• [TASK DETAILS] Pick out all lines in the listing holding the string "Madrid" and copy them.

-*-*-

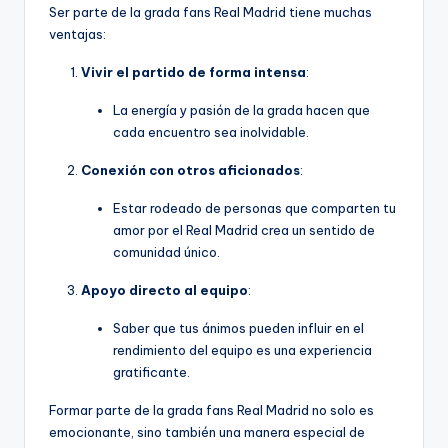
Ser parte de la grada fans Real Madrid tiene muchas
ventajas:
Vivir el partido de forma intensa
:
La energía y pasión de la grada hacen que
cada encuentro sea inolvidable.
Conexión con otros aficionados
:
Estar rodeado de personas que comparten tu
amor por el Real Madrid crea un sentido de
comunidad único.
Apoyo directo al equipo
:
Saber que tus ánimos pueden influir en el
rendimiento del equipo es una experiencia
gratificante.
Formar parte de la grada fans Real Madrid no solo es
emocionante, sino también una manera especial de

-*-*-

• [WRITTEN ANSWER]
Ser parte de la grada fans Real Madrid tiene muchas
amor por el Real Madrid crea un sentido de
Formar parte de la grada fans Real Madrid no solo es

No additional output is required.